Pearson: I assume very profitably.
Newsom: Profitably, yeah, particularly if we look at the natural gas the way it's just been beaten down basically since 2005 when this whole wave of commodity buying began. So, I certainly think that's what is going to start the interest. If at that same time there's other groups that are saying this market still looks like it's good value, low volatility I think that's going to pull some additional money in. So, we could see both types of buying coming in but I think initially it's going to be that short covering that sets the tone.
Pearson: When the CFTC said you've got to move these dollars around, you're so overloaded you're too much a part of this market and primarily the corn and soybean pits aren't you kind of surprised that we've seen really those markets hold up? We talk about the money going into livestock which has had this huge rebound. But really the redeployment of those assets we're still looking at decent corn prices, huge crop last year, huge crop going forward USDA is saying, certainly got the crop in, in a timely fashion so far and yet we're still in, again, not great shape, decent shape.
Newsom: It's this demand market that has developed corn basically since the fall of 2006. We could probably go back a little earlier. But with this explosion of the ethanol industry moving us into a demand driven market we have a different price range that we can expect and we're slowly working back down into that lower end of that. We're hanging around these mid 3's and so on which used to be high but not they're down towards the lower end.
Newsom: So, I think that's what we can attribute the stability of this market to is that we have this demand out there. Now, if it starts to falter then I think we're going to really test the low end of these sides. But as we see in the USDA and WASDE reports demand is supposed to stay very strong over the next marketing year as well. So, I think it's going to keep that undercurrent of support in the corn market.

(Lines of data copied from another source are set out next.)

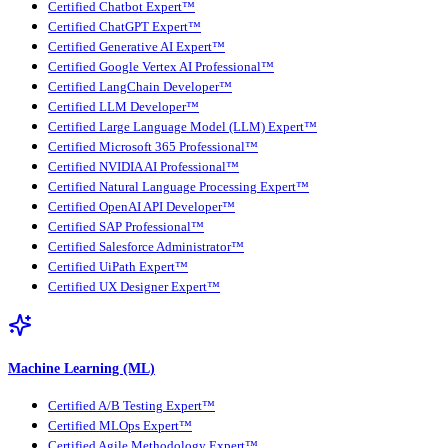
Certified Chatbot Expert™
Certified ChatGPT Expert™
Certified Generative AI Expert™
Certified Google Vertex AI Professional™
Certified LangChain Developer™
Certified LLM Developer™
Certified Large Language Model (LLM) Expert™
Certified Microsoft 365 Professional™
Certified NVIDIA AI Professional™
Certified Natural Language Processing Expert™
Certified OpenAI API Developer™
Certified SAP Professional™
Certified Salesforce Administrator™
Certified UiPath Expert™
Certified UX Designer Expert™
Machine Learning (ML)
Certified A/B Testing Expert™
Certified MLOps Expert™
Certified Agile Methodology Expert™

Pearson: Tell our listeners, viewers what they should be watching for. Is it the CFTC commitment of traders reports or how do I know what these funds are doing?
Newsom: Easiest way is the way I like to look at these markets. Number one, we could look at the CFTC reports but those are outdated by the time they are released, it gives us a good guide. The easiest way is to look at the price trends in these markets either on a daily, weekly, monthly whatever you want to look at. Daily and weekly charts are probably the most useful. If we start to see some large price swings moving one direction or the trends changing that gives us a good idea of what the money in the market is doing.
Newsom: If we want to get an idea of what the commercial traders are doing we look at the spreads, if they are weakening, strengthening and so on. If those two are moving together then you've got both sides of the markets acting at the same time. That is how we look at it and that's how I watch, kind of gauge what the funds are doing is simply by watching the price trends.
Pearson: The trend is your friend when it comes to this kind of trading.
Newsom: It can be or it can get pretty ugly very fast.
Pearson: That's right. All right, well the caveat is there. Darin Newsom, thank you so much, we appreciate your insights and analysis with us on Market to Market and here on Market Plus. For all of us on Market to Market, I'm Mark Pearson. Have a great weekend.